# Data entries

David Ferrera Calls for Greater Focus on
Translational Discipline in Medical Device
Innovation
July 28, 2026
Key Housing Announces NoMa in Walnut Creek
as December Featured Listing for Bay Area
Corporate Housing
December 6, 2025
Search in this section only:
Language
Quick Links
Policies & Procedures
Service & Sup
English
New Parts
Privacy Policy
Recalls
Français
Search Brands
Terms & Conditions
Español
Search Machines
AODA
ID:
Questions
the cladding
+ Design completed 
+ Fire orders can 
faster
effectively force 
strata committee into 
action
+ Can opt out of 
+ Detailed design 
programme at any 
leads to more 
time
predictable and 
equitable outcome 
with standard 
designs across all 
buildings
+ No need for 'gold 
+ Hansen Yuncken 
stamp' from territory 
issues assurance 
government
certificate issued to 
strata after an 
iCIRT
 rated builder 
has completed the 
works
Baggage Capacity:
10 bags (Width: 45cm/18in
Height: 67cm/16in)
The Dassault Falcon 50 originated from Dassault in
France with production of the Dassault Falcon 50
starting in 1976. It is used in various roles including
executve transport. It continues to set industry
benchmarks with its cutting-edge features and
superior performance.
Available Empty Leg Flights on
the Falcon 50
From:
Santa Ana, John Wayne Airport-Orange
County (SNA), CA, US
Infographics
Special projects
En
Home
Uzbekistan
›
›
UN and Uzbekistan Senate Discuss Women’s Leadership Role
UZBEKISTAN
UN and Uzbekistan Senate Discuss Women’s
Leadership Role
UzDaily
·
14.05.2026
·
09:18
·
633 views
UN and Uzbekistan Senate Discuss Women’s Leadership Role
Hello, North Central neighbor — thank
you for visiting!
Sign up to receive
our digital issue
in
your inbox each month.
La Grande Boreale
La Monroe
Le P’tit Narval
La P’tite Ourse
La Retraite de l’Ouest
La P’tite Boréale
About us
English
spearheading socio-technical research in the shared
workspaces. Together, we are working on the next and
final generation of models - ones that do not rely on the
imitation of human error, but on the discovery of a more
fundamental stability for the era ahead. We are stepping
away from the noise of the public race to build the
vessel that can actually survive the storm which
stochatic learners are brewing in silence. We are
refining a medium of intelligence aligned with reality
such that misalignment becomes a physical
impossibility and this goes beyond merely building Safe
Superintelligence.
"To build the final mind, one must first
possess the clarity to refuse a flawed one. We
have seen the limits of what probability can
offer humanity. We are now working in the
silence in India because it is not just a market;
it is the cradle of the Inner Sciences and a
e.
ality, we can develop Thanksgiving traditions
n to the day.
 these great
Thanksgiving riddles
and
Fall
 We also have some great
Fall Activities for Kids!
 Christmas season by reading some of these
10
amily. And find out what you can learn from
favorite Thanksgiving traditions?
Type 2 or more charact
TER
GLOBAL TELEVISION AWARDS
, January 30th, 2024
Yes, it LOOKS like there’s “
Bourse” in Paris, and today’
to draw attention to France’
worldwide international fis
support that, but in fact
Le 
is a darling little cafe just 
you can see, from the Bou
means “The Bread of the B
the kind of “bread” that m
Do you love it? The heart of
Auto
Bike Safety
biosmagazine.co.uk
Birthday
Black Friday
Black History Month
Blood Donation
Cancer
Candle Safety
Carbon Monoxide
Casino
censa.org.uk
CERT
---
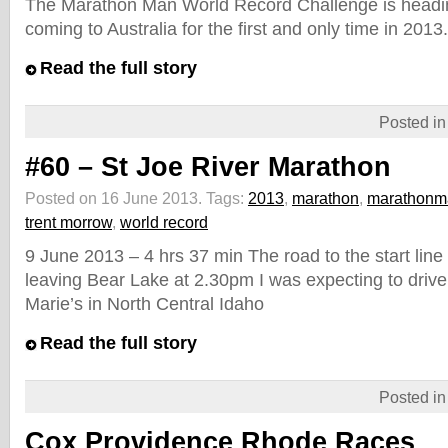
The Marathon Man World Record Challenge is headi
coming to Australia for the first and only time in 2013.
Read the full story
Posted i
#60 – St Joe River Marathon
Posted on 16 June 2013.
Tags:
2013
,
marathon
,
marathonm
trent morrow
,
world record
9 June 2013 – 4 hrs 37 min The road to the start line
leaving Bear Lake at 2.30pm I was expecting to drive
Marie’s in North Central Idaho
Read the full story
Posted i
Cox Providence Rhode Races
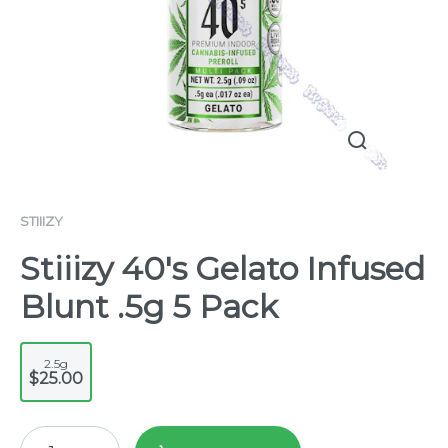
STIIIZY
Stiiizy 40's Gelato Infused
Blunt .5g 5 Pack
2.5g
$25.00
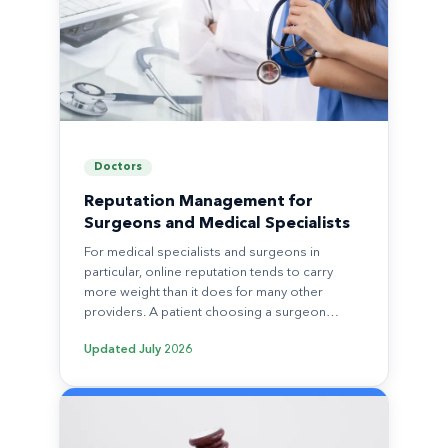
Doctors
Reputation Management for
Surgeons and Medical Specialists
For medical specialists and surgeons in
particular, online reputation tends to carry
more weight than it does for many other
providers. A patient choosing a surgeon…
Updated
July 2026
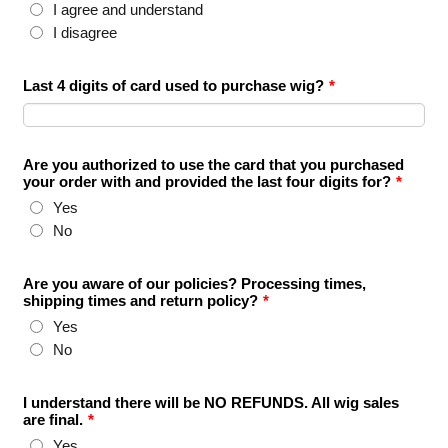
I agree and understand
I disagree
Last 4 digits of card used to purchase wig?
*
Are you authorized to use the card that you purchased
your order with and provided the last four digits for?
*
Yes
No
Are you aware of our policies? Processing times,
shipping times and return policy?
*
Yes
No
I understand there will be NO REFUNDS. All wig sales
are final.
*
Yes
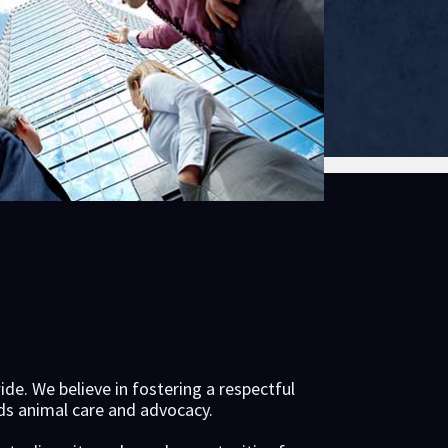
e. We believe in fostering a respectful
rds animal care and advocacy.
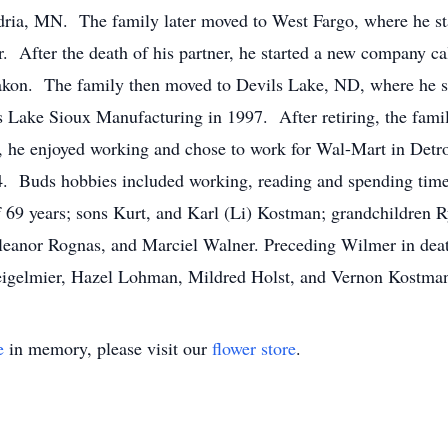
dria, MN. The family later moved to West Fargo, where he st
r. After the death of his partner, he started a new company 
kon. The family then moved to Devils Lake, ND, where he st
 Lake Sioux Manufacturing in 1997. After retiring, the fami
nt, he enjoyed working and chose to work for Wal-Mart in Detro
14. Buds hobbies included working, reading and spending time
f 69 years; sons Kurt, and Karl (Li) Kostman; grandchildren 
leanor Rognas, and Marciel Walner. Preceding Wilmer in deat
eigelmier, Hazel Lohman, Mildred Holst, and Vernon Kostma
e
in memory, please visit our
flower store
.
--
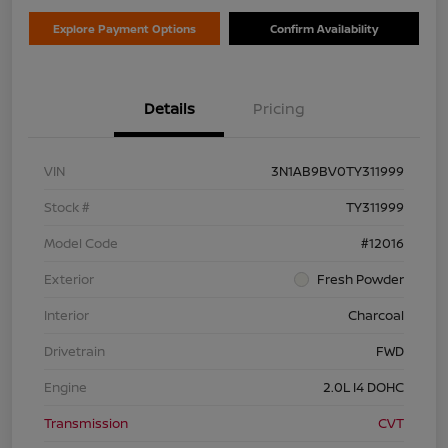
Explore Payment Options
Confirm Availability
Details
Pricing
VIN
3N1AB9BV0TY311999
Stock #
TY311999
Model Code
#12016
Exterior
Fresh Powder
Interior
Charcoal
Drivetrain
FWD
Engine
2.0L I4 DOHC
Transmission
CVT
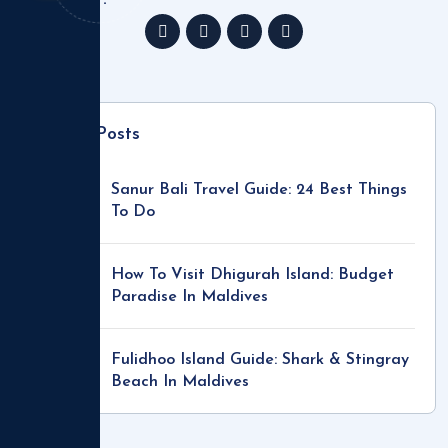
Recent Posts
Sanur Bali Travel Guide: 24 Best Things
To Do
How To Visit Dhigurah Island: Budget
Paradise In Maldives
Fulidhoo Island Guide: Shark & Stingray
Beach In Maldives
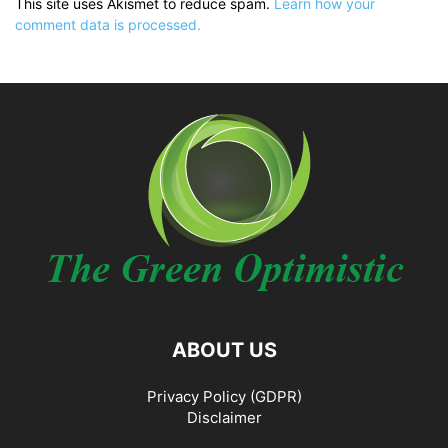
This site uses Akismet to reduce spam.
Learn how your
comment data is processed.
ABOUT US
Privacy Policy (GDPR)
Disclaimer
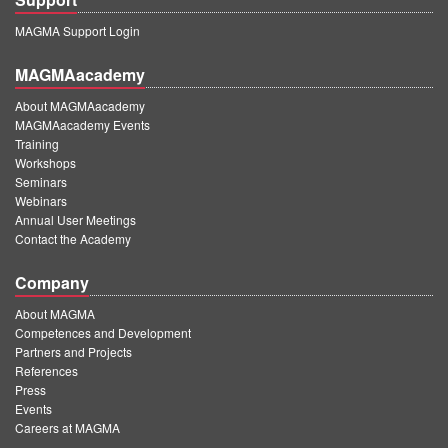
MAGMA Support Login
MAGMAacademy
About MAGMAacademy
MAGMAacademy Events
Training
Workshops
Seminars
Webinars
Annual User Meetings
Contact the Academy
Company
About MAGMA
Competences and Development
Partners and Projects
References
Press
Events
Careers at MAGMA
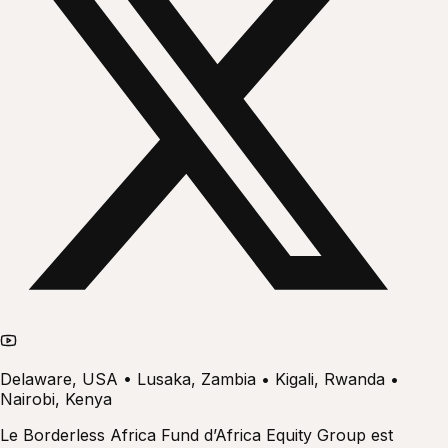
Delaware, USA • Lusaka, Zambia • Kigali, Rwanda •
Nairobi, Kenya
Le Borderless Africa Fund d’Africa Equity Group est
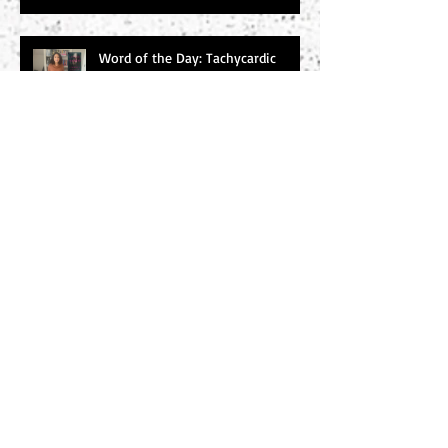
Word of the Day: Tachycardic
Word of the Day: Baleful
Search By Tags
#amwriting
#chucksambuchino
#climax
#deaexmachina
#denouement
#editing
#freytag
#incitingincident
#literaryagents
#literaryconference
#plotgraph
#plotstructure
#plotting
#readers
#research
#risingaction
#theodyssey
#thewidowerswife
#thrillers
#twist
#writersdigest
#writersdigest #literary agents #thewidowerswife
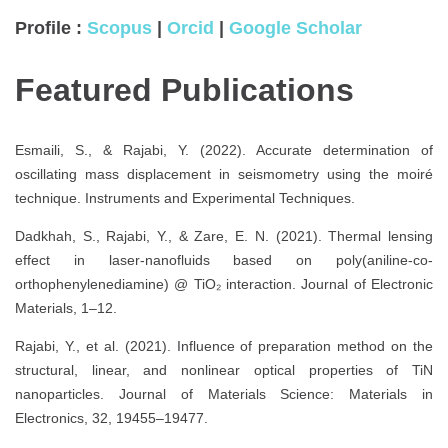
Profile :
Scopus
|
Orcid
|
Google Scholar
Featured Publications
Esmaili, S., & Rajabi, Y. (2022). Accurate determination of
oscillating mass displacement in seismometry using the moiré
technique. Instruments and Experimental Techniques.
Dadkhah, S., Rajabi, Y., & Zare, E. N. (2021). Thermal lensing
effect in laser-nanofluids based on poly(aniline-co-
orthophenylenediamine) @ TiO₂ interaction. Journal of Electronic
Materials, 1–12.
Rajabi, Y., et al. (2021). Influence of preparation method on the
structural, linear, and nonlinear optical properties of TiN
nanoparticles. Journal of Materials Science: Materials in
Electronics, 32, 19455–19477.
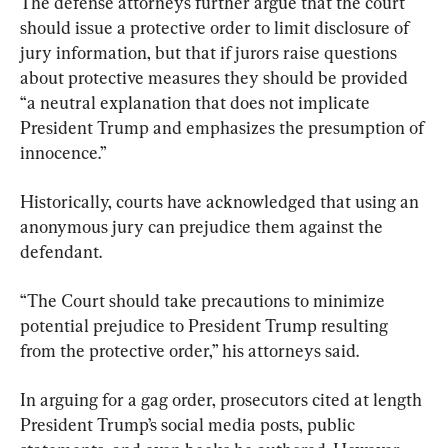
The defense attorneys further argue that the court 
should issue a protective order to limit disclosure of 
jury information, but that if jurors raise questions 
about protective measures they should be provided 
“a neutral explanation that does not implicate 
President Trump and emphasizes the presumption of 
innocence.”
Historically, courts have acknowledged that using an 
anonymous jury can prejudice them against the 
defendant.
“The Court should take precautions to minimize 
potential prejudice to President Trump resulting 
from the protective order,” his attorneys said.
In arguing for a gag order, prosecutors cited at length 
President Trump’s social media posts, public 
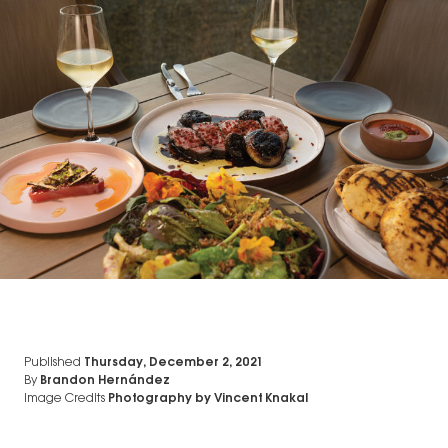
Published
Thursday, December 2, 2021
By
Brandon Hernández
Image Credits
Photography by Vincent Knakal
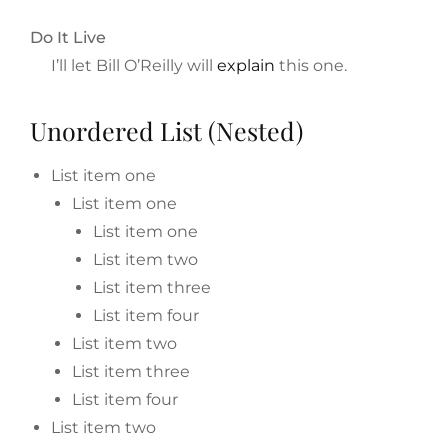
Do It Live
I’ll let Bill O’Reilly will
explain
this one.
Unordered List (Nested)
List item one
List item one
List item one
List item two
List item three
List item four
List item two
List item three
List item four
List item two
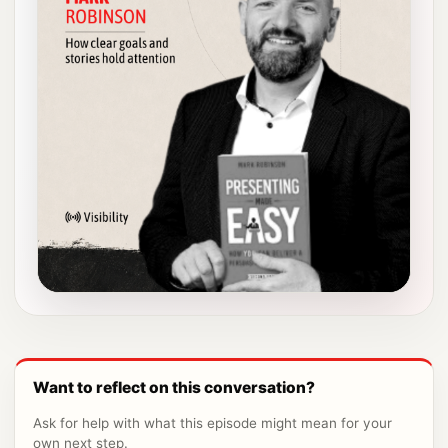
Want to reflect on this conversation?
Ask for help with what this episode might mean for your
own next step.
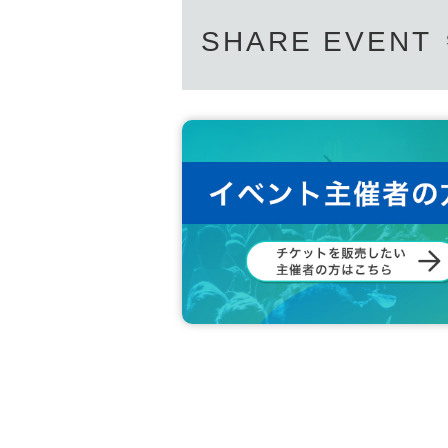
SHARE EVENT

# What to work on
Starting with the line that holds "David Ferrera Calls for Greater Focus on" and ending with the line that holds "equitable outcome", retype every line in the data above exactly, and nothing else.

# Exercise response
David Ferrera Calls for Greater Focus on
Translational Discipline in Medical Device
Innovation
July 28, 2026
Key Housing Announces NoMa in Walnut Creek
as December Featured Listing for Bay Area
Corporate Housing
December 6, 2025
Search in this section only:
Language
Quick Links
Policies & Procedures
Service & Sup
English
New Parts
Privacy Policy
Recalls
Français
Search Brands
Terms & Conditions
Español
Search Machines
AODA
ID:
Questions
the cladding
+ Design completed 
+ Fire orders can 
faster
effectively force 
strata committee into 
action
+ Can opt out of 
+ Detailed design 
programme at any 
leads to more 
time
predictable and 
equitable outcome 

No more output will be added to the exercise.